Un médecin est resté. Il écoute mon cœur, mais avec un petit sourire. Je l'attrape par les cheveux, je le fais tourner au-dessus de ma tête. Je l'envoie, il s'explose contre le mur. Bien sûr.
Mais je n'aime pas le sang. Je veux qu'on nettoie aussitôt. La vue du sang me donne la migraine. Ce n'est pas normal. Je ne viens pas ici pour avoir la migraine.
Je n'ai pas vocation aux maladies.
Parfois, il me manque une chose. La seule chose qui me manque c'est de respirer dans la tête d'un enfant. L'odeur des cheveux d'un enfant. J'aime l'idée de l'odeur de la tête enfantine. Alors j'ordonne. Et on m'amène une tête d'enfant. Je la respire. Mais ce n'est jamais l'odeur que je voulais. Ça ne correspond pas. Alors je renvoie. Je demande un sac, on la met dedans, et on la renvoie.
Le jeudi quand je ne travaille pas. Et que je viens ici. Je demande. J'aime bien que personne ne s'ennuie. Que tout le monde participe.
Parfois je demande qu'on amène un cheval dans le bar. Un cheval. Dans une pièce. À l'intérieur. C'est beau.

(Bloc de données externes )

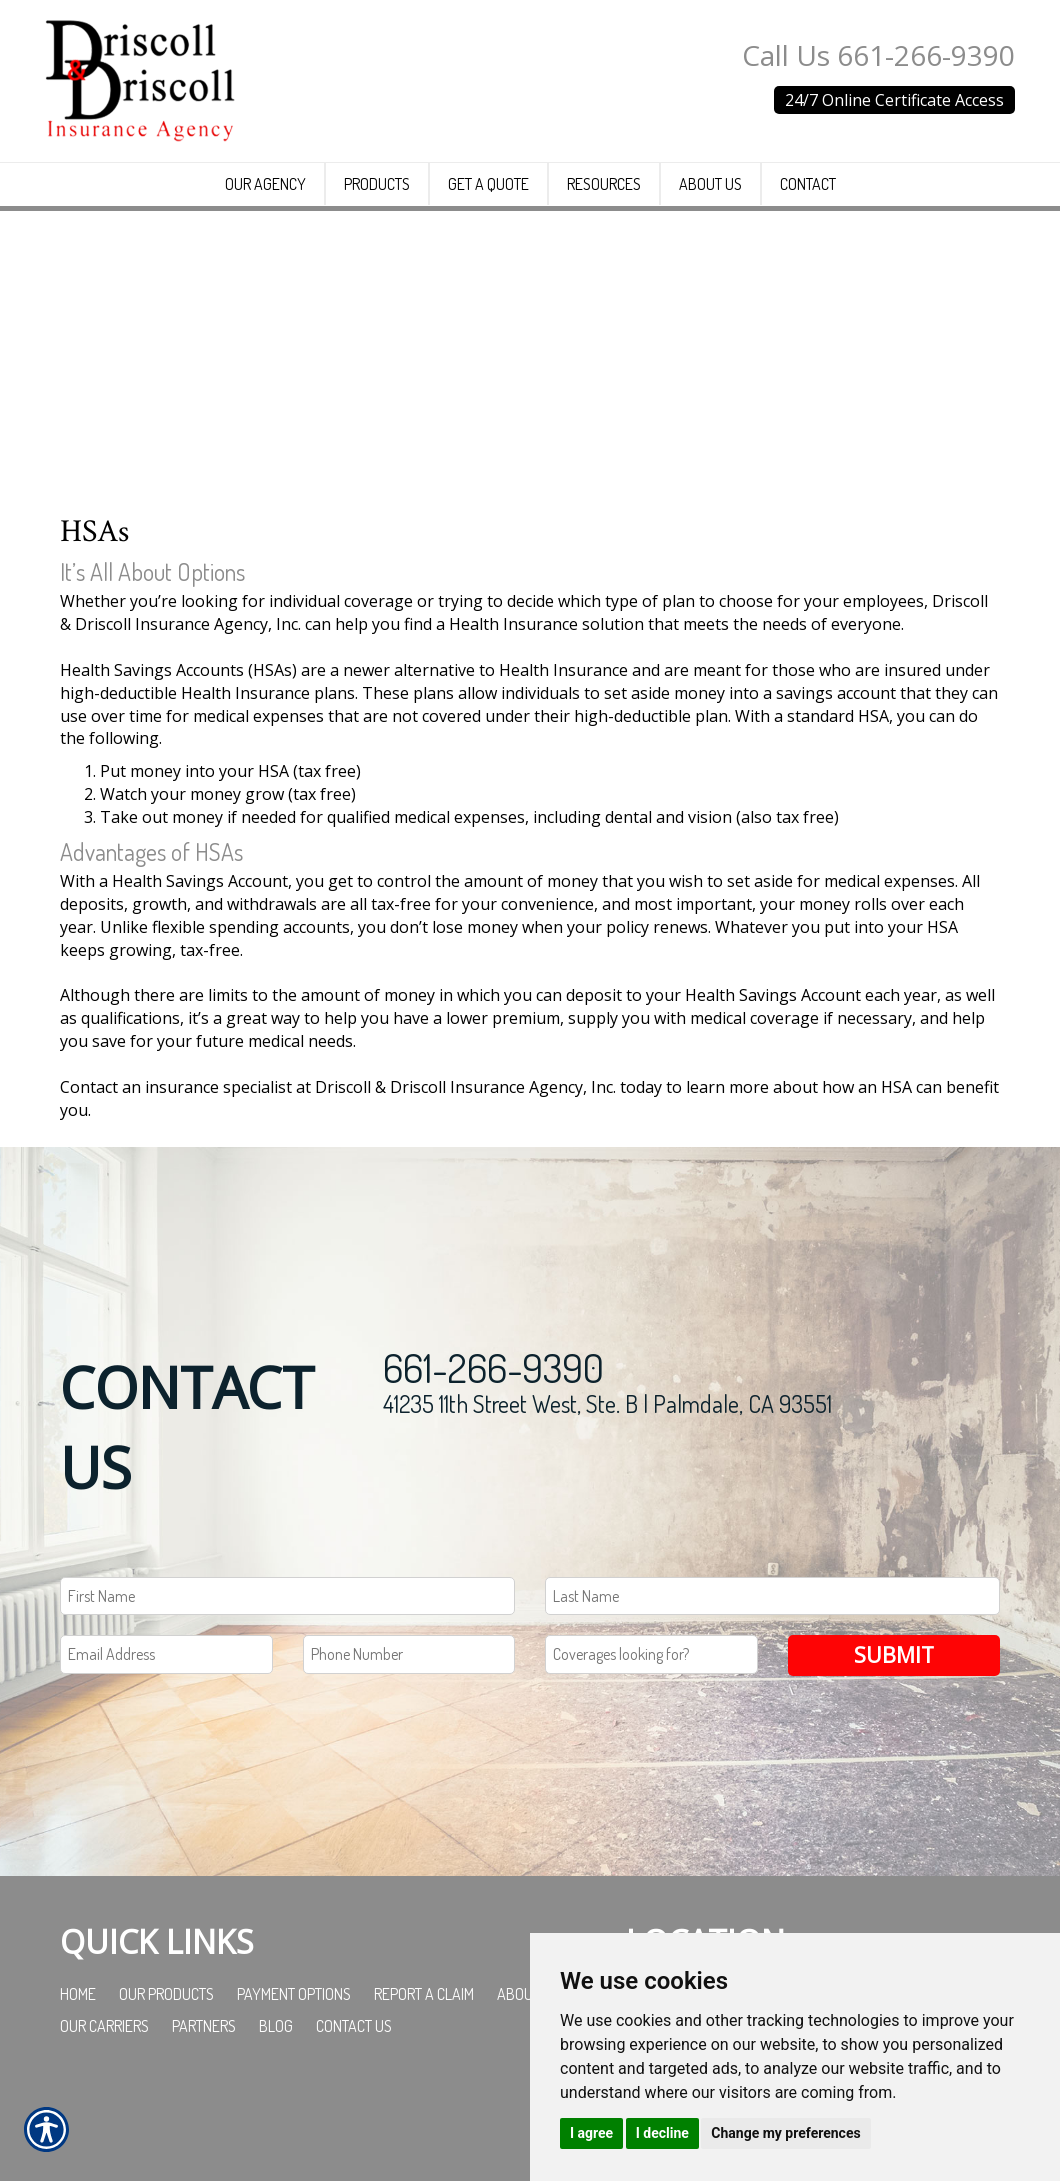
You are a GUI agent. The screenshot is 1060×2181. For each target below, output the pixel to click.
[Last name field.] (772, 1684)
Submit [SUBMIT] (894, 1743)
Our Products (166, 2083)
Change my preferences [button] (785, 2133)
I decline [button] (662, 2133)
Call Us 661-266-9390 (878, 55)
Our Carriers (104, 2115)
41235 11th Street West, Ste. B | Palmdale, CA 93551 (607, 1491)
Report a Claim (424, 2083)
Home (78, 2083)
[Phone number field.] (409, 1743)
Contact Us (354, 2115)
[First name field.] (287, 1684)
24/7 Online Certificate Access (894, 100)
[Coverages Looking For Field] (651, 1743)
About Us (528, 2083)
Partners (204, 2115)
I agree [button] (591, 2133)
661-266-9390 (493, 1455)
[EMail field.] (166, 1743)
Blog (276, 2115)
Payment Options (294, 2083)
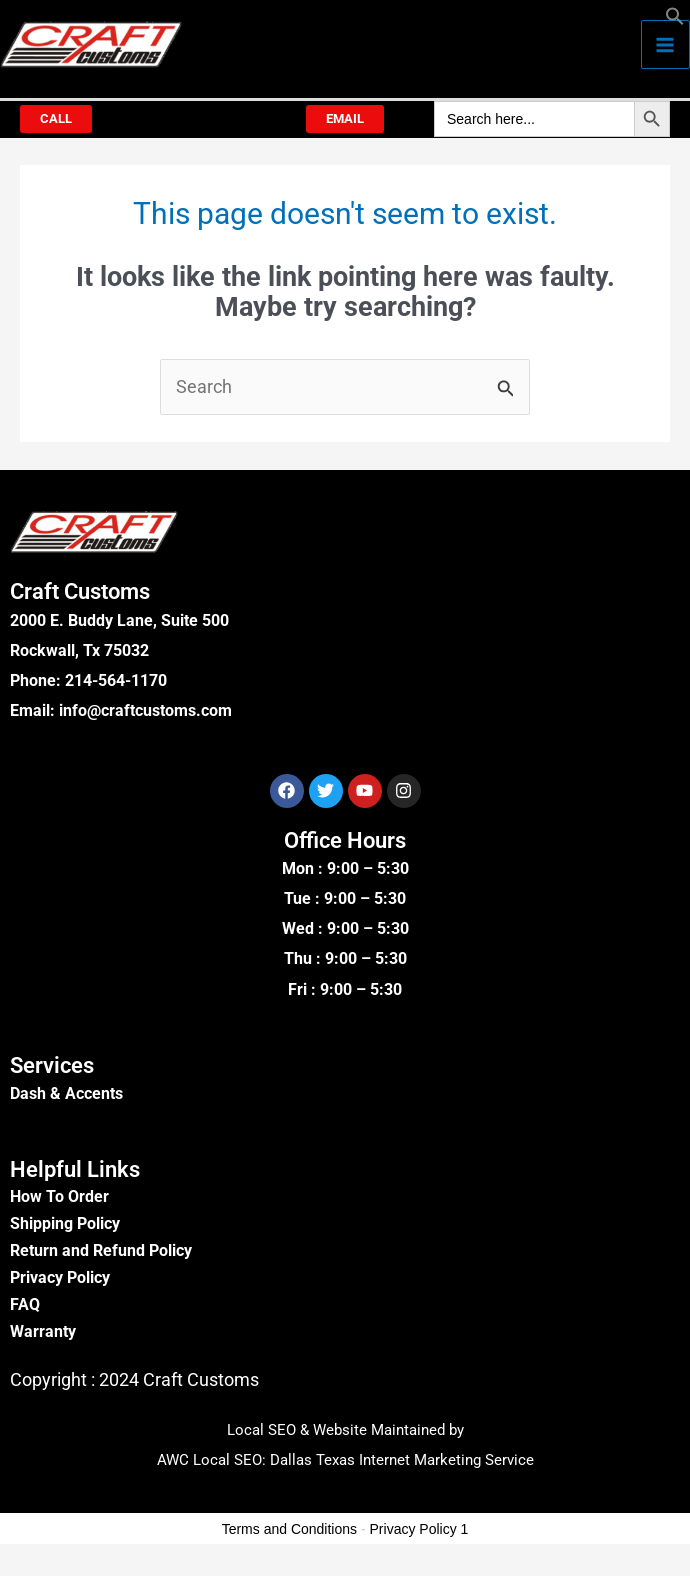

Ou un aigle à la place du cœur. C'est beau. Encore plus. Et un trou noir à la place de l'aigle. C'est ça que je voudrais. Qu'on m'enlève ma tête d'aigle. Et qu'on me greffe, à la place du cœur, un trou noir.
On le prend dans le sac. Il était là. Je l'avais amené. Bien sûr.
Un trou noir avale, c'est sa fonction. La bonde, le trou d'évier du monde, à la place du cœur. Le bonheur. Alors je n'ai plus besoin d'écraser. Je laisse agir mon cœur. Et tout y disparait. C'est plus facile.
Je n'aime pas voir le sang. Le sang, c'est immédiatement la migraine.
Certains jours, le jeudi, je n'en demandais pas tant mais tout le monde est déjà mort quand j'arrive. Alors je m'ennuie. Il n'y a personne pour me servir.
Je ne vais tout de même pas me faire moi-même un café. On n'est pas Roi pour servir le Roi. Mais pour être servi. Alors je fume.
Il pleut. Il se met à pleuvoir. Je n'ai pas demandé à ce qu'il pleuve. Quand il pleut la rivière déborde, la boue monte et le désordre s'installe.
Et le désordre c'est la migraine immédiate. Je viens ici pour rétablir la paix, le jeudi, quand je ne travaille pas.